Judgment Belongs to the Lord: Nahum, Part 3

George Marshall - 6/25/2023


Call to worship: Revelation 15:1-4

Text: Nahum 3:1-19


Nahum continues to share God's oracle concerning Nineveh and Assyria's fate. Beginning with a woe concerning the bloody city, God puts judgment in perspective, focusing on the victims of Assyria's policies. Following are three taunts that reflect on Assyria's claims to power. Though strong, Nineveh will fare no better than its victims. Though sure of its military dominance, it will find no refuge in the day that the tables turn. Despite its long reach, its presence and impact will evaporate. And in the end, no one remains to mourn Assyria's downfall. All her victims rejoice to be free of her. So will God do to every empire that sets itself up against God's glorious and just reign.

Sermon Outline:

  1. Woe - God versus city (3:1-7)
  2. Taunt - God versus empire (3:8-17)
  3. Dirge - God versus king (3:18-19)


Discussion Questions:

  1. Read Nahum 3:1-19. What other city or cities are described in Scripture in ways similar to Nahum's in 3:1-7? How are these cities related to Nineveh, to God's conflict with sin/evil, to the "grand narrative" of Scripture?

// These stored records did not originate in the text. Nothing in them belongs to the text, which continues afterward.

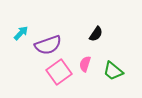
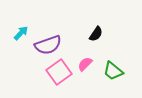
pink semicircle: rotated 28 degrees clockwise
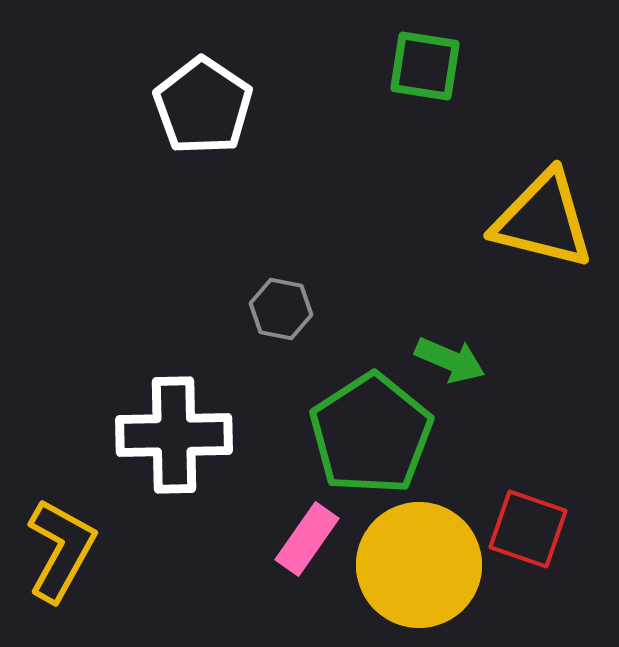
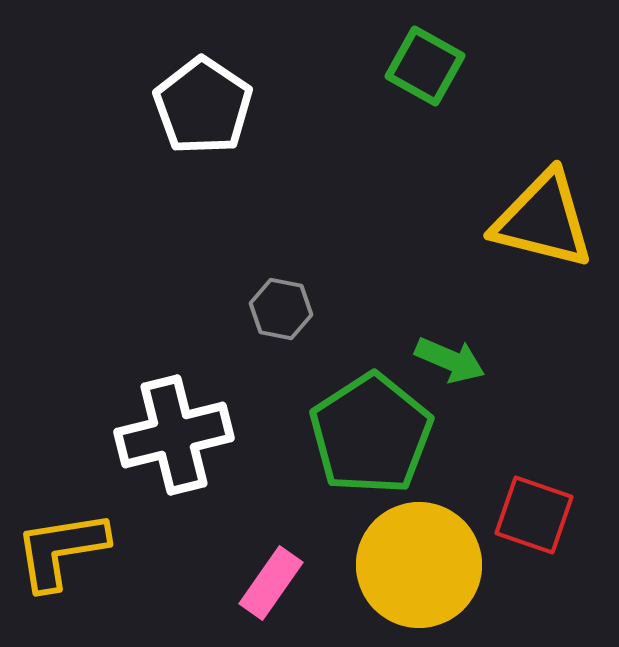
green square: rotated 20 degrees clockwise
white cross: rotated 13 degrees counterclockwise
red square: moved 6 px right, 14 px up
pink rectangle: moved 36 px left, 44 px down
yellow L-shape: rotated 128 degrees counterclockwise
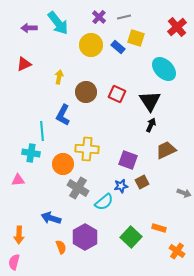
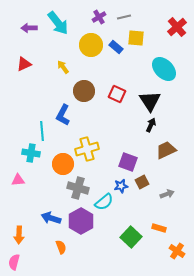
purple cross: rotated 16 degrees clockwise
yellow square: rotated 12 degrees counterclockwise
blue rectangle: moved 2 px left
yellow arrow: moved 4 px right, 10 px up; rotated 48 degrees counterclockwise
brown circle: moved 2 px left, 1 px up
yellow cross: rotated 20 degrees counterclockwise
purple square: moved 2 px down
gray cross: rotated 15 degrees counterclockwise
gray arrow: moved 17 px left, 1 px down; rotated 40 degrees counterclockwise
purple hexagon: moved 4 px left, 16 px up
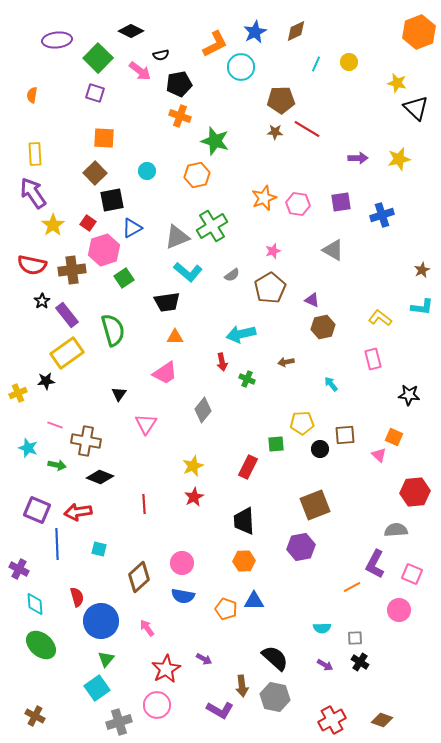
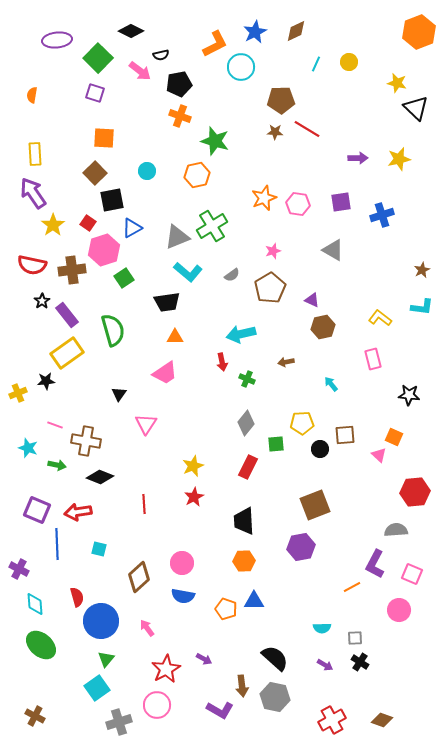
gray diamond at (203, 410): moved 43 px right, 13 px down
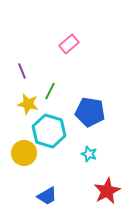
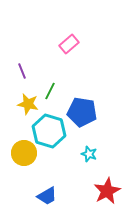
blue pentagon: moved 8 px left
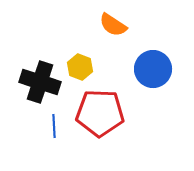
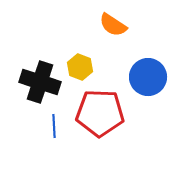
blue circle: moved 5 px left, 8 px down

How is this message of woe intended to comfort Judah? How should it (should it?) comfort us as believers? How do you react to the prospect of judgment having a "public" element, an element of shame, and not just guilt judged? What difference is there between retributive justice and restorative justice? What kind of judgment does God engage in here?
  2. How is Thebes a good example of how God will respond to Nineveh/Assyria's military ambition (3:8-12)? How is the example of Thebes an encouragement for Jerusalem and Judah? How might this be read by Nahum's contemporaries? How might it have been read differently during Judah's exile? After her exile and return to the land? What encouragement should it offer to believers? What would Nineveh's drunkenness indicate (since literal drunkenness is unlikely)?
  3. What element of irony is present in Assyria's military preparedness (3:12-15)? Does the description of Assyria's military/strategic weakness reflect Assyria in Judah's present? In Judah's future? If this oracle is about Nineveh, but written to Judah, what is the takeaway for Judah from this taunt? What are some New Testament passages that speak to the topics of readiness, preparation, discipline, watching, waiting, guarding, protecting?
  4. What area of imperial confidence is God targeting in 3:12-17? What does this say about Assyria's ability to sustain itself as a nation/empire? In what should Judah place its trust? In what should we trust? How does this impact our lives as disciples? As those "on mission"?
  5. Review 3:18-19. What personal and possessive pronoun stands out? Why does Nahum target the king in these verses? How is the king related to the evil of Assyria? What message is found here for the actual audience (Judah, Jerusalem) of this final message?